# Replacing Supporting wall with beam... ahem! LINTEL



## sbcontracting (Apr 22, 2010)

I may have made my life a bit more difficult recently.

I submitted a permit to the City to replace a load-bearing wall with a beam / column.

The 'load' is a 12' span ceiling in a bungalo. The load bearing wall runs down the centre of the house, 12' each side of ceiling. The roof is built in the 50's meaning a 2x6 ceiling joist, 2x4 rafters and a collar tie at the top about 6' across. So the 'load bearing' wall supports the ceiling.

I submitted the permit with a 2-2x12 'beam' to cover the new opening. The column at the one end of the beam sits on top of a jack post in the basement. The other column isn't far off.

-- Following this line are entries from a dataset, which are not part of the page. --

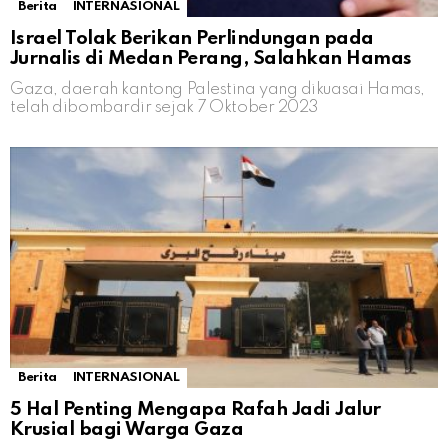
Berita
INTERNASIONAL
Israel Tolak Berikan Perlindungan pada
Jurnalis di Medan Perang, Salahkan Hamas
Gaza, daerah kantong Palestina yang dikuasai Hamas,
telah dibombardir sejak 7 Oktober 2023
Berita
INTERNASIONAL
5 Hal Penting Mengapa Rafah Jadi Jalur
Krusial bagi Warga Gaza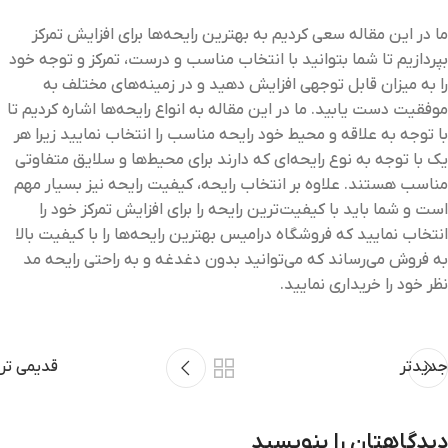
ما در این مقاله سعی کردیم به بهترین رایحه‌ها برای افزایش تمرکز
بپردازیم تا شما بتوانید با انتخاب مناسب و درست، تمرکز و توجه خود
را به میزان قابل توجهی افزایش دهید و در زمینه‌های مختلف به
موفقیت دست یابید. ما در این مقاله به انواع رایحه‌ها اشاره کردیم تا
با توجه به علاقه و محیط خود رایحه مناسب را انتخاب نمایید زیرا هر
یک با توجه به نوع رایحه‌ای که دارند برای محیط‌ها و سلایق متفاوتی
مناسب هستند. علاوه بر انتخاب رایحه، کیفیت رایحه نیز بسیار مهم
است و شما باید با کیفیت‌ترین رایحه را برای افزایش تمرکز خود را
انتخاب نمایید که فروشگاه درامیس بهترین رایحه‌ها را با کیفیت بالا
به فروش می‌رساند که می‌توانید بدون دغدغه و به راحتی رایحه مد
نظر خود را خریداری نمایید.
جدیدتر
قدیمی تر
دیدگاهتان را بنویسید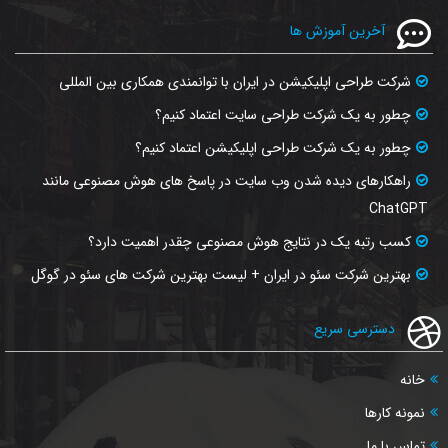
آخرین آموزش ها
شرکت طراحی اپلیکیشن در ایران با توانمندی همکاری بین المللی
چطور به یک شرکت طراحی سایت اعتماد کنیم؟
چطور به یک شرکت طراحی اپلیکیشن اعتماد کنیم؟
راهکارهای دیده شدن وب‌ سایت در پاسخ‌ های هوش مصنوعی مانند
ChatGPT
کسب رتبه یک در نتایج هوش مصنوعی چقدر اهمیت دارد؟
بهترین شرکت سئو در ایران + لیست بهترین شرکت های سئو در گوگل
دسترسی سریع
خانه
نمونه کارها
تماس با ما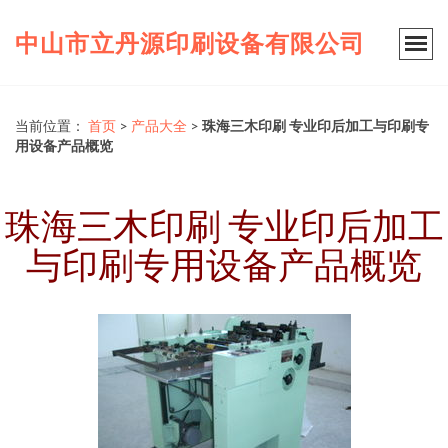
中山市立丹源印刷设备有限公司
当前位置：
首页
>
产品大全
>
珠海三木印刷 专业印后加工与印刷专
用设备产品概览
珠海三木印刷 专业印后加工
与印刷专用设备产品概览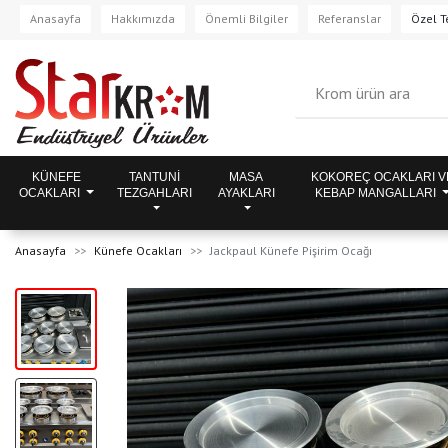
Anasayfa
Hakkımızda
Önemli Bilgiler
Referanslar
Özel Te
KÜNEFE
TANTUNİ
MASA
KOKOREÇ OCAKLARI V
OCAKLARI
TEZGAHLARI
AYAKLARI
KEBAP MANGALLARI
Anasayfa
Künefe Ocakları
Jackpaul Künefe Pişirim Ocağı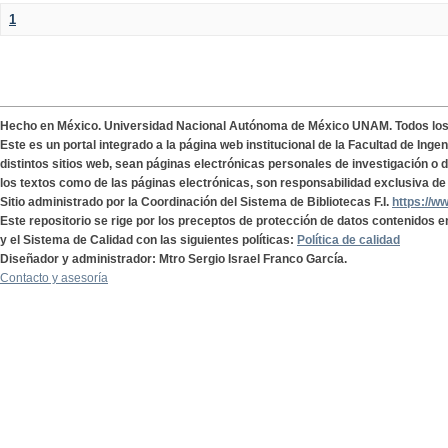
1
Hecho en México. Universidad Nacional Autónoma de México UNAM. Todos lo
Este es un portal integrado a la página web institucional de la Facultad de Ing
distintos sitios web, sean páginas electrónicas personales de investigación o de
los textos como de las páginas electrónicas, son responsabilidad exclusiva de 
Sitio administrado por la Coordinación del Sistema de Bibliotecas F.I.
https://w
Este repositorio se rige por los preceptos de protección de datos contenidos e
y el Sistema de Calidad con las siguientes políticas:
Política de calidad
Diseñador y administrador: Mtro Sergio Israel Franco García.
Contacto y asesoría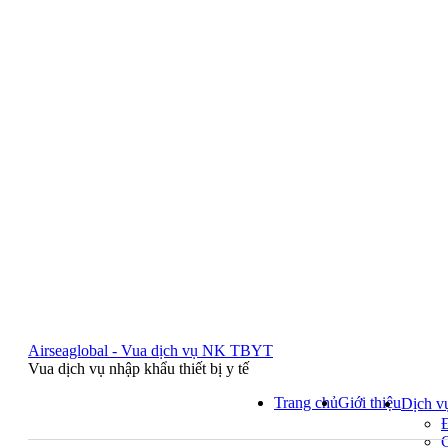
Airseaglobal - Vua dịch vụ NK TBYT
Vua dịch vụ nhập khẩu thiết bị y tế
Trang chủ
Giới thiệu
Dịch v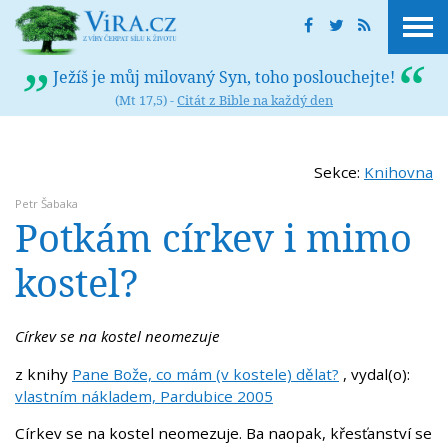
Ježíš je můj milovaný Syn, toho poslouchejte!
(Mt 17,5) -
Citát z Bible na každý den
Sekce:
Knihovna
Petr Šabaka
Potkám církev i mimo
kostel?
Církev se na kostel neomezuje
z knihy
Pane Bože, co mám (v kostele) dělat?
, vydal(o):
vlastním nákladem, Pardubice 2005
Církev se na kostel neomezuje. Ba naopak, křesťanství se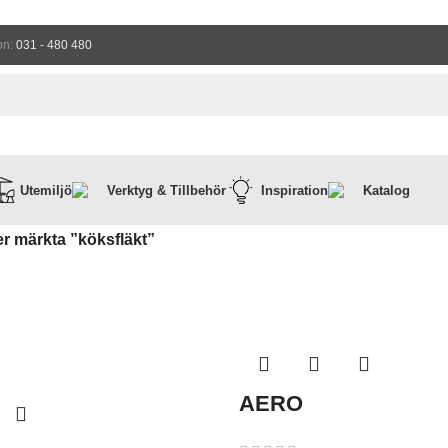
on:
031 - 480 480
Utemiljö
Verktyg & Tillbehör
Inspiration
Katalog
r märkta ”köksfläkt”
AERO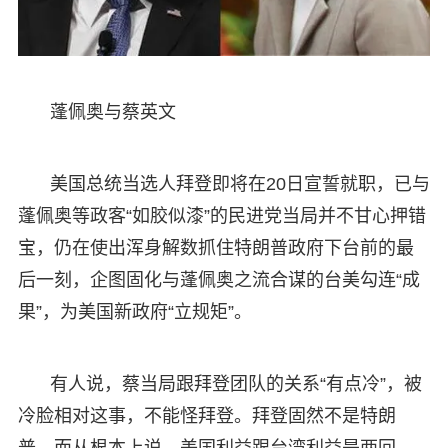
蓬佩奥与蔡英文
美国总统当选人拜登即将在20日宣誓就职，已与
蓬佩奥等政客“如胶似漆”的民进党当局并不甘心押错
宝，仍在使出浑身解数抓住特朗普政府下台前的最
后一刻，企图固化与蓬佩奥之流合谋的台美勾连“成
果”，为美国新政府“立规矩”。
有人说，蔡当局跟拜登团队的关系“有点冷”，被
冷脸相对这事，不能怪拜登。拜登固然不是特朗
普，而从根本上说，美国利益跟台湾利益是两回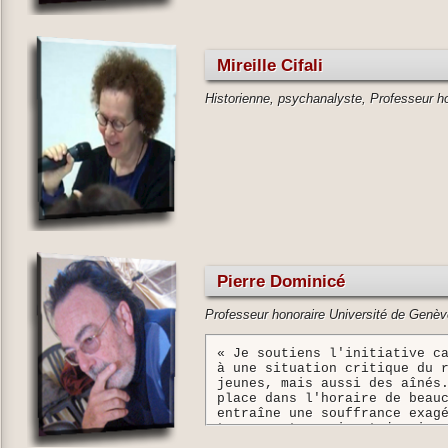
Mireille Cifali
Historienne, psychanalyste, Professeur 
Pierre Dominicé
Professeur honoraire Université de Genè
« Je soutiens l'initiative c
à une situation critique du 
jeunes, mais aussi des aînés
place dans l'horaire de beau
entraîne une souffrance exag
trouveront quasiment jamais,
sont souvent infantilisantes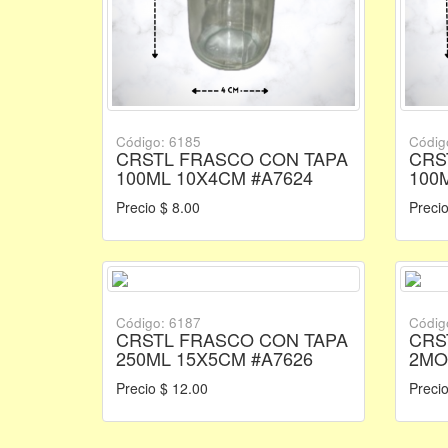
Código: 6185
Códig
CRSTL FRASCO CON TAPA
CRS
100ML 10X4CM #A7624
100
Precio $ 8.00
Precio
Código: 6187
Códig
CRSTL FRASCO CON TAPA
CRS
250ML 15X5CM #A7626
2MO
Precio $ 12.00
Precio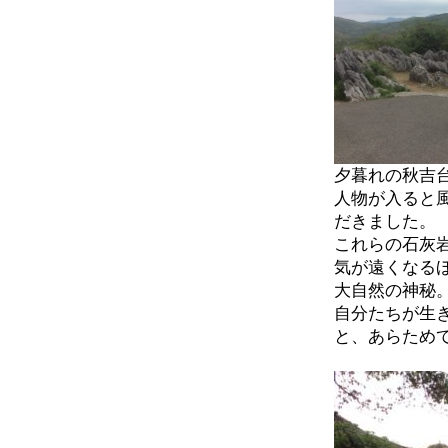
夕暮れの秋吉
人物が入ると
だきました。
これらの石灰
気が遠くなる
大自然の神秘
自分たちが生
と、あらため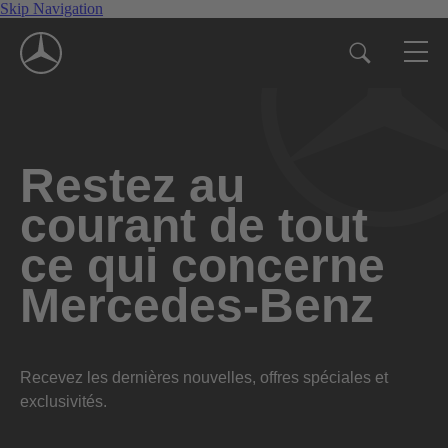
Skip Navigation
Restez au
courant de tout
ce qui concerne
Mercedes-Benz
Recevez les dernières nouvelles, offres spéciales et
exclusivités.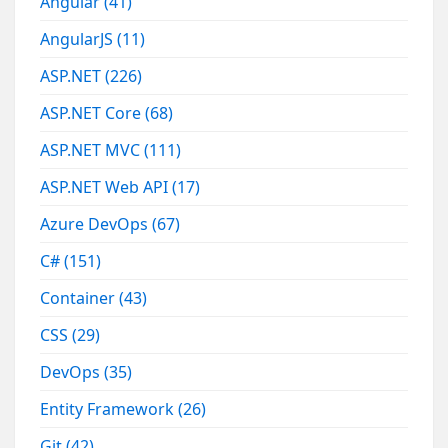
Angular
(41)
AngularJS
(11)
ASP.NET
(226)
ASP.NET Core
(68)
ASP.NET MVC
(111)
ASP.NET Web API
(17)
Azure DevOps
(67)
C#
(151)
Container
(43)
CSS
(29)
DevOps
(35)
Entity Framework
(26)
Git
(42)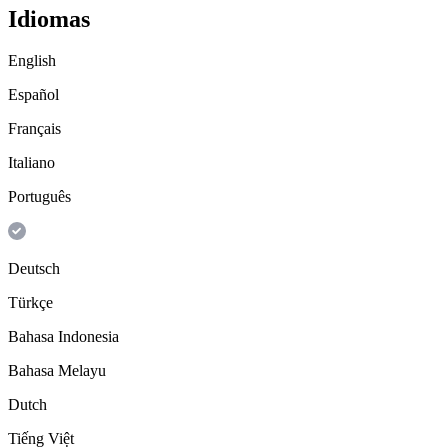
Idiomas
English
Español
Français
Italiano
Português
Deutsch
Türkçe
Bahasa Indonesia
Bahasa Melayu
Dutch
Tiếng Việt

The city came back and said that I should install a 4-2x12 beam to support the load. I might think that reasonable if there were bedrooms above it. But all I'm supporting is 3/4" of plaster, ceiling joists and insulation. 

The inspector is hopefully stopping by tomorrow. I'm going to say, whoops, I meant HEADER, not beam. And I'll even throw a 1/2" sheet of ply in between for added strength. Worst case, I could go LVL's I suppose.

I can't (easily) have the four ply beam as the column will push into the room and f*** up the cabinet layout. 

Would a hanging beam be feasible here? 

TIA, Mike


----------



## Leo G (May 12, 2005)

Whatever the engineer says will work best.


----------



## Dirtywhiteboy (Oct 15, 2010)

Leo G said:


> Whatever the engineer says will work best.


That's why they get the big bucks:thumbsup:


----------



## sbcontracting (Apr 22, 2010)

Whew! Sidestepped a visit with the engineer. The inspector was pretty reasonable, pretty much agreed w/ my suggestions today. Bang bang bang! One LINTEL done, two more to go tomorrow AM


----------



## knucklehead (Mar 2, 2009)

Engineers are overrated


----------



## Joe Carola (Jun 15, 2004)

sbcontracting said:


> Whew! Sidestepped a visit with the engineer. The inspector was pretty reasonable, pretty much agreed w/ my suggestions today. Bang bang bang! One LINTEL done, two more to go tomorrow AM


Lintel??


----------



## sbcontracting (Apr 22, 2010)

aka header. Codebook up here doesnt differentiate... header = 2 ply 2xsomething beam = 3-4 ply 2x


----------